One thing is that the Glendening-Townsend administration is less sympathetic to the city than were the Hughes and Schaefer administrations. Baltimore City Democratic votes are "safe" votes. Not so Montgomery County Democratic votes.

Thus, school construction funds have been lavished on what is still statistically Maryland's richest county while Baltimore City has been denied new funds for its circuit court and increased drug treatment money for it have been carefully rationed.

Although Gov.
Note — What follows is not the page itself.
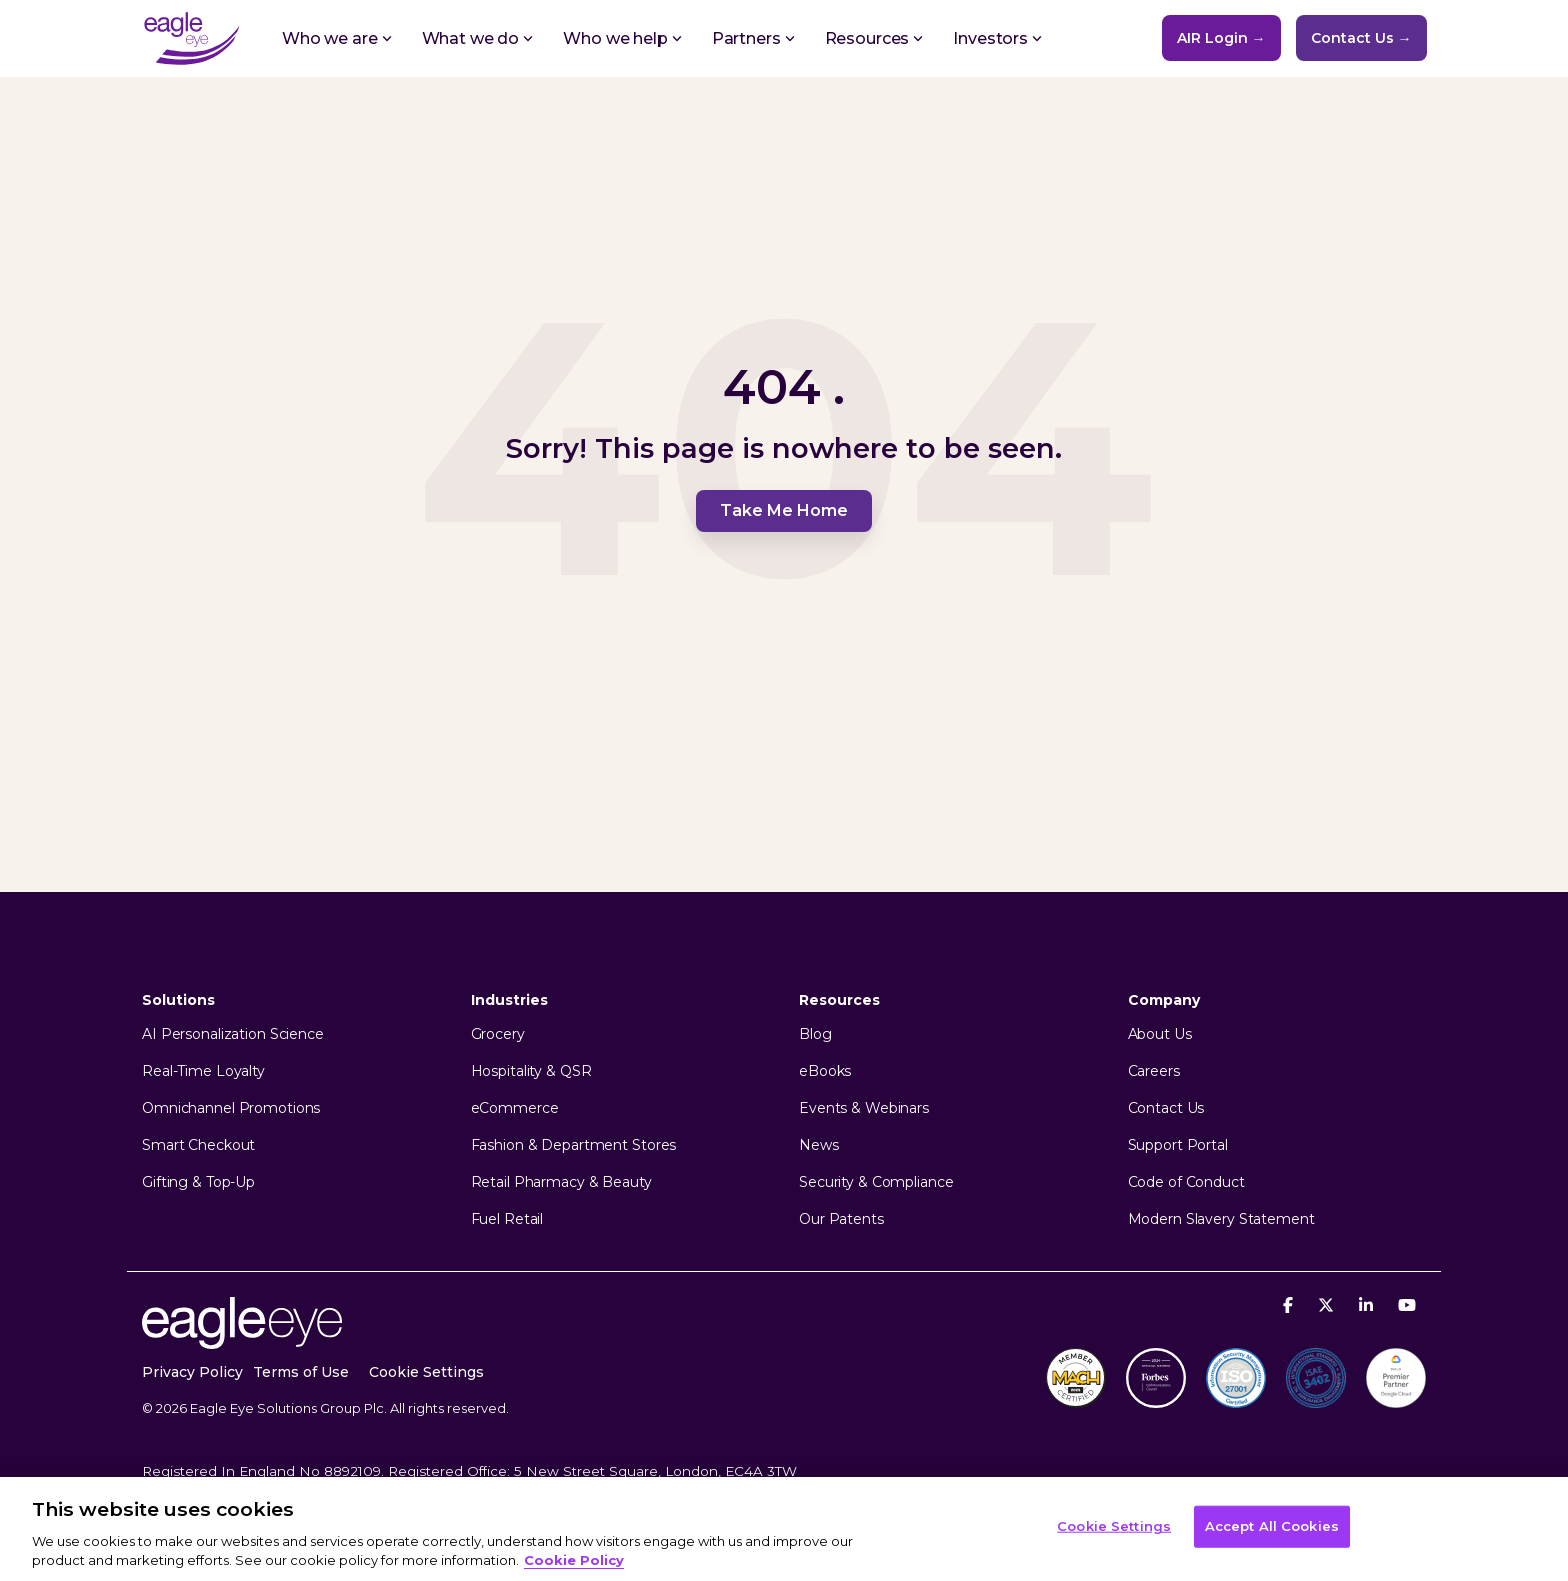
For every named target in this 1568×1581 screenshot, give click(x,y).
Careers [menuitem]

Parris N. Glendening has done Baltimore few favors, his greatest disservice to it has been the adoption of policies which repel businesses from Montgomery County and which now bid fair to kill the goose that once laid golden eggs for the city.

Montgomery County's problems arising from overlapping development regulations, its municipalities, the Maryland-National Capital Park and Planning Commission and the Washington Suburban Sanitary Commission have been allowed to grow worse.(Fully 30 percent of suburban Washington businesses with complaints about state regulations in the recent Maryland Business Climate Survey singled out development regulations as most hindering.)
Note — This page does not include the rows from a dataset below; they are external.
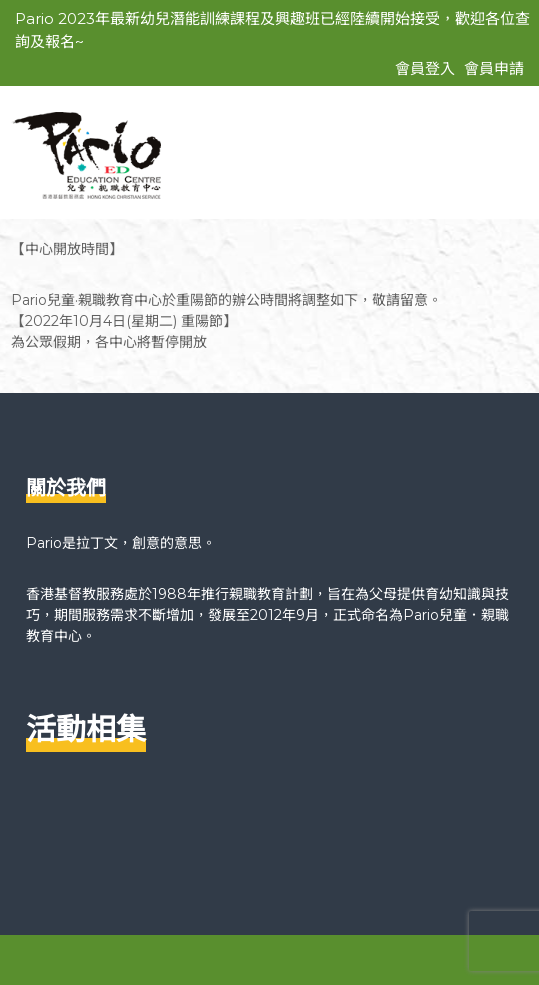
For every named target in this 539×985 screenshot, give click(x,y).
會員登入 (425, 68)
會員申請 (494, 68)
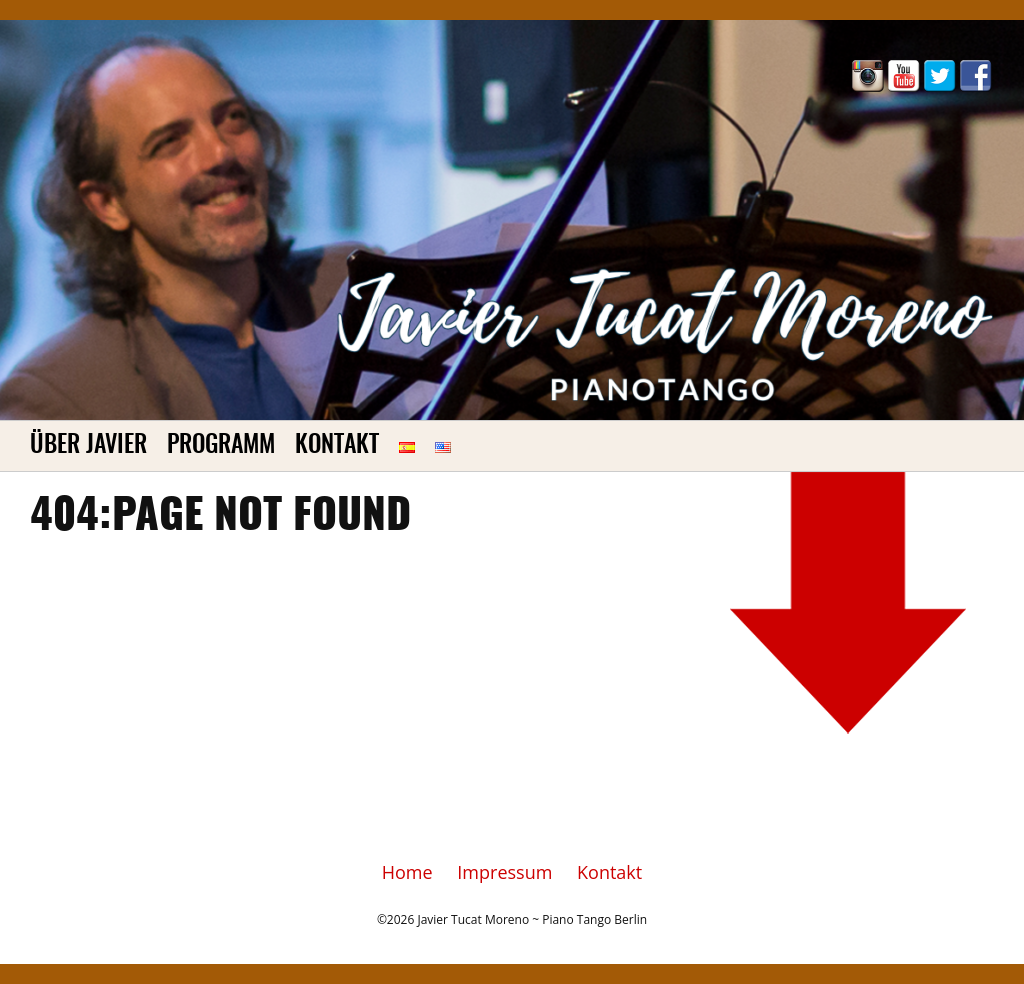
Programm (221, 446)
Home (407, 872)
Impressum (504, 872)
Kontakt (337, 446)
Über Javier (88, 446)
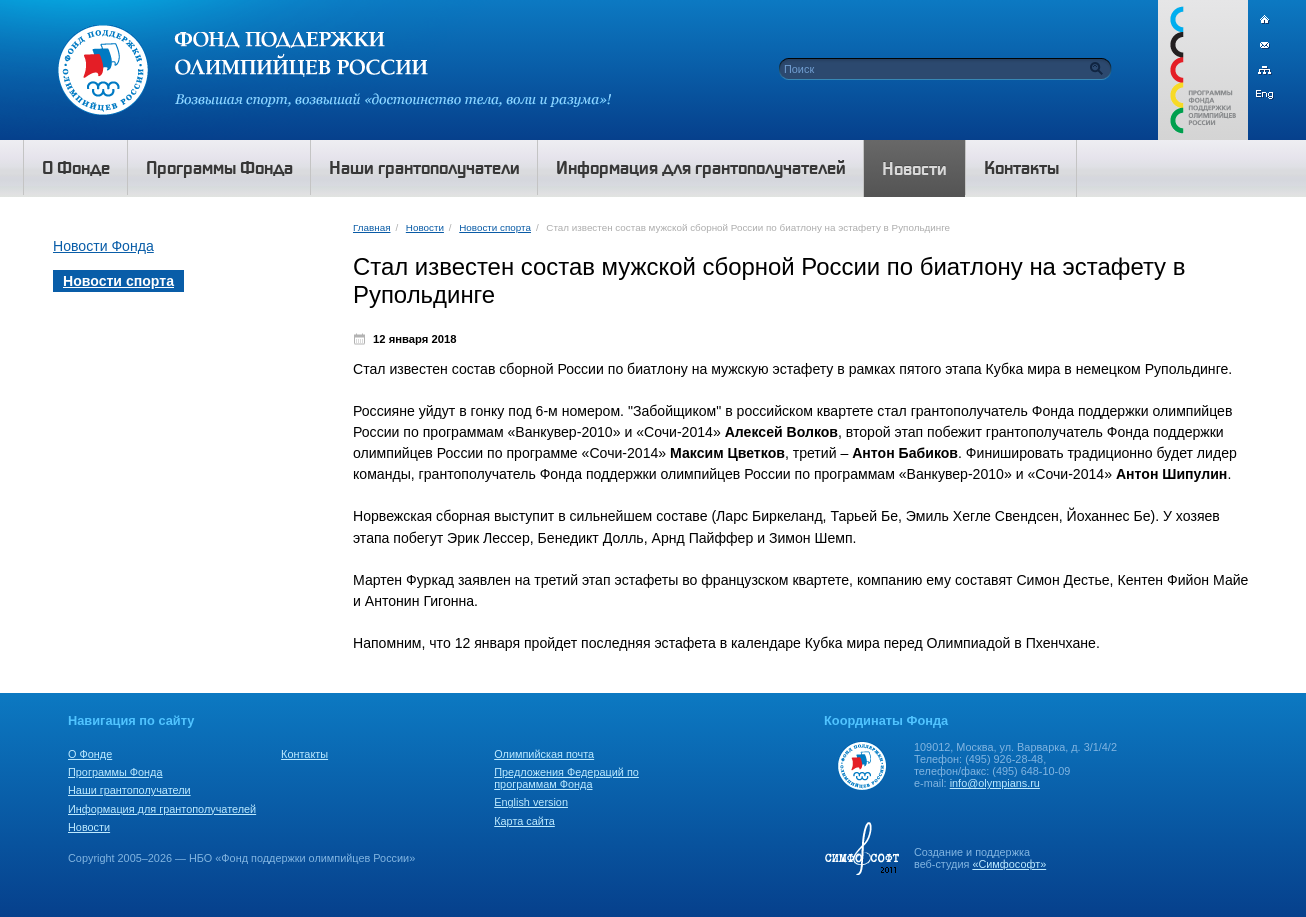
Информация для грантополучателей (162, 809)
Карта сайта (524, 821)
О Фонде (90, 754)
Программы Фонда (115, 772)
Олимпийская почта (544, 754)
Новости (425, 227)
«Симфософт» (1009, 864)
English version (531, 802)
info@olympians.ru (995, 783)
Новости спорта (495, 227)
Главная (371, 227)
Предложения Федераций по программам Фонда (566, 778)
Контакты (304, 754)
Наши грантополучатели (129, 790)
The Montgomery County schools, one of the nation's largest suburban school districts, have become ever more centralized, bureaucratized and union-ridden; charter schools have not been allowed, extra pay for science and math teachers has been forsworn, and new prevailing wage laws have aggrandized construction costs.

Fully 52 percent of Washington suburban businesses surveyed rated primary and secondary schools as fair or poor; 37 percent found their high school graduates insufficiently prepared for jobs.
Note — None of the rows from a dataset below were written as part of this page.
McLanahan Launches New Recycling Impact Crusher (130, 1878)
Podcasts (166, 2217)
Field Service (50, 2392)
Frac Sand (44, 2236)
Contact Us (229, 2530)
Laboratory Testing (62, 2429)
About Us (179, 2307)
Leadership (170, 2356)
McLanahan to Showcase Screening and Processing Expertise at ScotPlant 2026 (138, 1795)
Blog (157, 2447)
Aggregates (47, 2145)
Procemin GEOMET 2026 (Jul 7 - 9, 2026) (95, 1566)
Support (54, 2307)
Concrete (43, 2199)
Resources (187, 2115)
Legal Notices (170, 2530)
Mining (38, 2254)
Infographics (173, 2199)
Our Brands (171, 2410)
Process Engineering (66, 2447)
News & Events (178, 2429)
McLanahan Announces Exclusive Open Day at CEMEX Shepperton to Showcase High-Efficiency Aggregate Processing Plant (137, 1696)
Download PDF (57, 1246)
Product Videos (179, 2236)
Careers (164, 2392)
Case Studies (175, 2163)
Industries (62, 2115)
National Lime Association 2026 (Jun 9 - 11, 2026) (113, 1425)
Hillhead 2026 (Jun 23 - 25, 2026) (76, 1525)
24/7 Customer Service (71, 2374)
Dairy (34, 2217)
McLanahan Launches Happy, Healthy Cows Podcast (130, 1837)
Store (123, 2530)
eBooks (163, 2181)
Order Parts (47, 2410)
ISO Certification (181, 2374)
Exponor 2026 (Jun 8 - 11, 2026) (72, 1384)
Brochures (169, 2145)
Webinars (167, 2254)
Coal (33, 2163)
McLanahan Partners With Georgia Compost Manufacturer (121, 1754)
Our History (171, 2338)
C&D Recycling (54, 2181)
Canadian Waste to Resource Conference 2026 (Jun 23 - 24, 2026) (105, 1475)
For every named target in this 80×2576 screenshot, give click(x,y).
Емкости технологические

Traffic congestion has gotten worse, an inter-county connector and suburban light rail have been delayed and potentially unpopular congestion pricing measures forsworn.

More than 10 percent of suburban Washington businesses responding to a University of Baltimore survey identified traffic and parking as the most important disadvantage to doing business in Maryland.

The county lacks any public higher education other than a community college and the nearest state college, at Bowie, has been administered as a political fiefdom with enormous dropout rates.

Numbers now tell the tale. Maryland attracted 5.9 new corporate facilities per million residents in 1999 as against 52.8 per million residents in Virginia, 51.5 in Pennsylvania and 74.7 in North Carolina.

The federal government, unlike the state, has vigorously privatized and contracted out its operations. While Montgomery County has retained its past share of full-time government employees, 41 percent of the 1993-1999 growth in Washington-area federal contract work has gone to Virginia's Fairfax County as against 7 percent to Montgomery and Prince George's Counties combined.

During those years, federal contract spending increased by 9 percent in Montgomery County, by 16 percent in Prince George's County, 38 percent in the District of Columbia, 45 percent in Arlington County, 49 percent in Fairfax County and 137 percent in Fairfax City.

These numbers should be a wake-up call, not only for Montgomery County but for Baltimore City. Political self-indulgence has its costs.

George Liebmann is a Baltimore lawyer. He was a Republican candidate for the U.S. Senate in 1998.